— Try it —
Write the entries out exactly. Any images they hold stay out of the copy.

Data provided below:

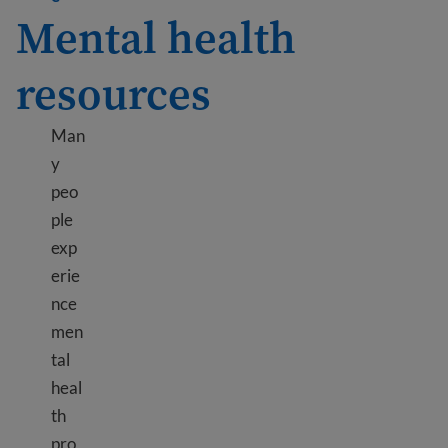
Mental health
resources
Man
y
peo
ple
exp
erie
nce
men
tal
heal
th
pro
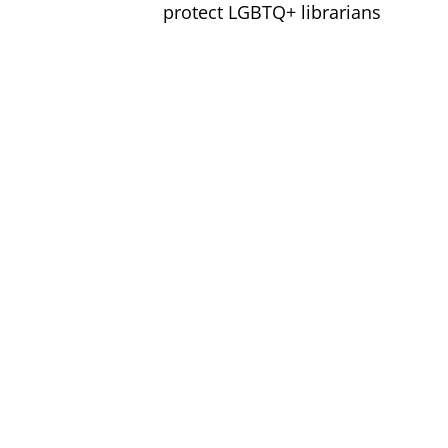
protect LGBTQ+ librarians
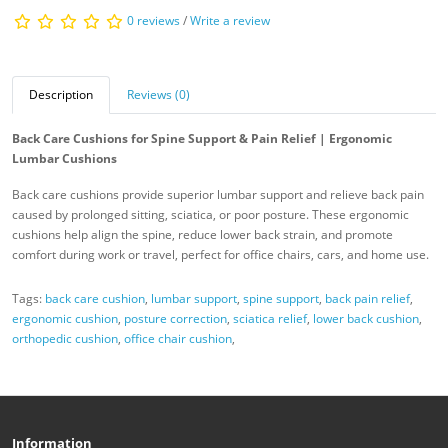
0 reviews
/
Write a review
Description
Reviews (0)
Back Care Cushions for Spine Support & Pain Relief | Ergonomic
Lumbar Cushions
Back care cushions provide superior lumbar support and relieve back pain
caused by prolonged sitting, sciatica, or poor posture. These ergonomic
cushions help align the spine, reduce lower back strain, and promote
comfort during work or travel, perfect for office chairs, cars, and home use.
Tags:
back care cushion
,
lumbar support
,
spine support
,
back pain relief
,
ergonomic cushion
,
posture correction
,
sciatica relief
,
lower back cushion
,
orthopedic cushion
,
office chair cushion
,
Information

End of Data provided.

— Result below —
Mental health
resources
Man
y
peo
ple
exp
erie
nce
men
tal
heal
th
pro
protect LGBTQ+ librarians
0 reviews
/
Write a review
Description
Reviews (0)
Back Care Cushions for Spine Support & Pain Relief | Ergonomic
Lumbar Cushions
Back care cushions provide superior lumbar support and relieve back pain
caused by prolonged sitting, sciatica, or poor posture. These ergonomic
cushions help align the spine, reduce lower back strain, and promote
comfort during work or travel, perfect for office chairs, cars, and home use.
Tags:
back care cushion
,
lumbar support
,
spine support
,
back pain relief
,
ergonomic cushion
,
posture correction
,
sciatica relief
,
lower back cushion
,
orthopedic cushion
,
office chair cushion
,
Information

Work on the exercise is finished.